Saved entries:
══════
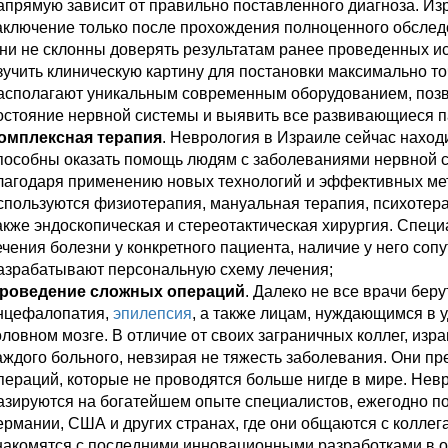
апрямую зависит от правильно поставленного диагноза. Из
аключение только после прохождения полноценного обслед
ни не склонны доверять результатам ранее проведенных и
зучить клиническую картину для постановки максимально то
асполагают уникальным современным оборудованием, позв
остояние нервной системы и выявить все развивающиеся п
омплексная терапия
. Неврология в Израиле сейчас наход
пособны оказать помощь людям с заболеваниями нервной с
лагодаря применению новых технологий и эффективных мет
спользуются физиотерапия, мануальная терапия, психотера
акже эндоскопическая и стереотактическая хирургия. Спец
ечения болезни у конкретного пациента, наличие у него со
азрабатывают персональную схему лечения;
роведение сложных операций
. Далеко не все врачи бер
нцефалопатия,
эпилепсия
, а также лицам, нуждающимся в 
оловном мозге. В отличие от своих заграничных коллег, изр
аждого больного, невзирая не тяжесть заболевания. Они п
пераций, которые не проводятся больше нигде в мире. Нев
азируются на богатейшем опыте специалистов, ежегодно 
ермании, США и других странах, где они общаются с колл
накомятся с последними инновационными разработками в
══════
-- Exercise details --
Your answer must consist solely of the lines from the one containing "лицам, нуждающимся в" through the last line of the entries, reproduced exactly.

-- Output of the task --
, а также лицам, нуждающимся в 
оловном мозге. В отличие от своих заграничных коллег, изр
аждого больного, невзирая не тяжесть заболевания. Они п
пераций, которые не проводятся больше нигде в мире. Нев
азируются на богатейшем опыте специалистов, ежегодно 
ермании, США и других странах, где они общаются с колл
накомятся с последними инновационными разработками в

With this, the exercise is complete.